Wherever "screenshot" occurs in the entries, copy the line that holds it.
■ ■ ■ ■ ■
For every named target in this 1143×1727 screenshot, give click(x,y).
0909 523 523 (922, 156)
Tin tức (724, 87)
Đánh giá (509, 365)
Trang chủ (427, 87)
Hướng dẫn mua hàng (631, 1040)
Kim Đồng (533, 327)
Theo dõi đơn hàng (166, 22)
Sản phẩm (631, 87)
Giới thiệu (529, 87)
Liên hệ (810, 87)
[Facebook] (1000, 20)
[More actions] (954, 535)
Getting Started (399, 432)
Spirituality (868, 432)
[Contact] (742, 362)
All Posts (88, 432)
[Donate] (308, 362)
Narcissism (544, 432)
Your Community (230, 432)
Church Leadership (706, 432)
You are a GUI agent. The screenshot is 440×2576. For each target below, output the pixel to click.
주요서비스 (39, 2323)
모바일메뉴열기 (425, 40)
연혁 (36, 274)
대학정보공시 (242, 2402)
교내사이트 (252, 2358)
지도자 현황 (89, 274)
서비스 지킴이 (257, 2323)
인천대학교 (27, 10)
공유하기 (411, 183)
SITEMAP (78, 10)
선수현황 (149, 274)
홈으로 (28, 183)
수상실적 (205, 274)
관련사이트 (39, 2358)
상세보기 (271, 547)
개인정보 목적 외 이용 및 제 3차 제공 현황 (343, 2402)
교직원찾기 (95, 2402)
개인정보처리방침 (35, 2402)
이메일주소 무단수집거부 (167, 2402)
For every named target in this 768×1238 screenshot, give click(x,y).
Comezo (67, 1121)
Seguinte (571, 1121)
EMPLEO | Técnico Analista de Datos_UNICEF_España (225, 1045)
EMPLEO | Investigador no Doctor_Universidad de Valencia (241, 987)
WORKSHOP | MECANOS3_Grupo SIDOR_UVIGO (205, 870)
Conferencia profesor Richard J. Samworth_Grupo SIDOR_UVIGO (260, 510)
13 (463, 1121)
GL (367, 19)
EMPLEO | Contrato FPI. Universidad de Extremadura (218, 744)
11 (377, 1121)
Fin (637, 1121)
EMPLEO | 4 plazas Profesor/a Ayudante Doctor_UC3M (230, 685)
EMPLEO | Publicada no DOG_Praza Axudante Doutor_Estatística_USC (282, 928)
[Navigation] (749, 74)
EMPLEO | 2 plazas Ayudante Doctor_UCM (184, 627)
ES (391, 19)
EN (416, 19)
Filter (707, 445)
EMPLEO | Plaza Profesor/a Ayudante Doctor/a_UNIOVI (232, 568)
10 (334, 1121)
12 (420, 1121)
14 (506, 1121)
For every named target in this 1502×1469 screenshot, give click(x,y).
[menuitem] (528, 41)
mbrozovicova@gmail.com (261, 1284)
■ ■ ■ ■ ■
> **Task response**:
For every named target in this 1143×1727 screenshot, give click(x,y).
You are a GUI agent. The screenshot is 440×2576. For each target below, output the pixel to click.
For every named target in this 768×1238 screenshot, give click(x,y).
For every named target in this 1502×1469 screenshot, give click(x,y).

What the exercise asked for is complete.